Error when using operator << with implicitly converted non-fundamental data types [duplicate]

Question

I have a struct that works as a wrapper for other types as follows:

template<typename T>
struct A {
  A& operator=(const T& value){
    m_value = value;
    return *this;
  }

  operator T() const {
    return m_value;
  }

private:
  T m_value;
};

I use it like this:

int main() {
  A<int> a;
  a = 5;                  // Copy assignment constructor
  std::cout << a << "\n"; // Implicit conversion to int
}

which works as expected. My problem occurs when using non-fundamental types as the following example shows:

int main() {
  A<std::complex<int>> c;
  c = std::complex<int>(2, 2);  
  std::cout << c << "\n";
}

The snippet above raises an invalid operands to binary expression error.

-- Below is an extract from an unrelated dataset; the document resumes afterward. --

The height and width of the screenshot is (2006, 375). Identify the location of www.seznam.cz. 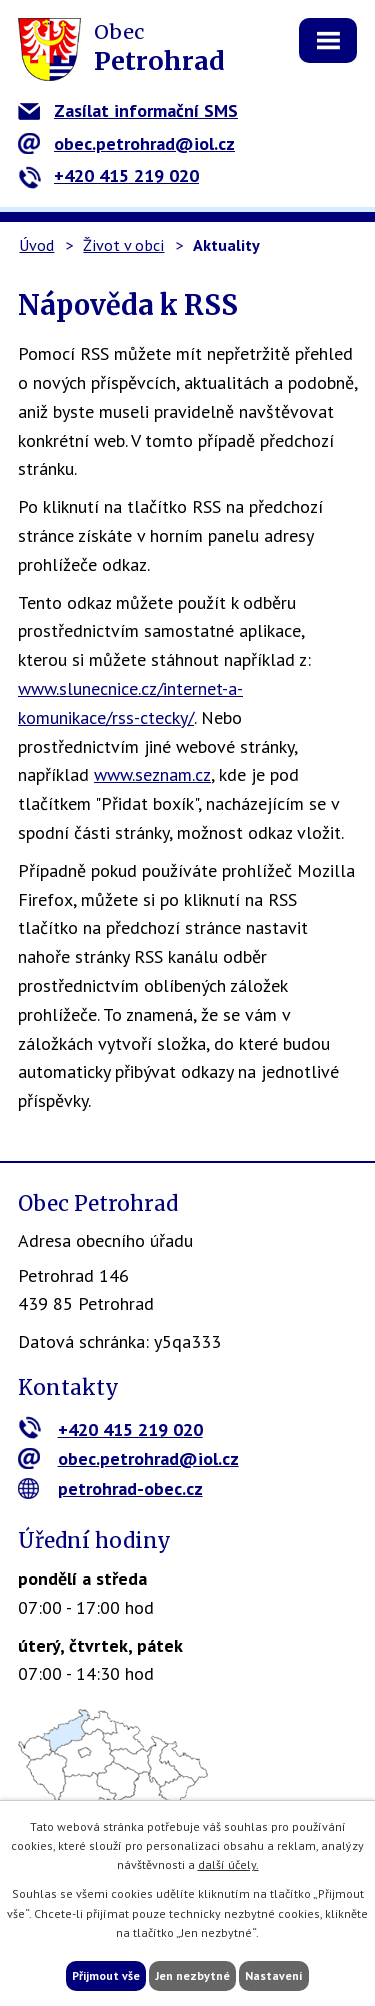
(152, 774).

Why does this error occur? Why isn't the overloaded operator << of std::complex<int> used with the implicitly converted A<std::complex<int>>?

Answer 1

The stream operators for std::complex are template functions. They will not be invoked unless you actual have a std::complex as no conversions happens in template argument deduction. This means the compiler will not find a suitable overload to print a A<std::complex<int>>

You're first case for works because std::basic_ostream::operator << is overloaded to take an int and you are allowed one user defined conversion is overload resolution.

---

As a work arround you can define your own operator << that takes your wrapper and forward to the underlying types' operator <<. That would look like

template<typename T>
std::ostream& operator <<(std::ostream& os, const A<T>& a)
{
    return os << static_cast<T>(a);
}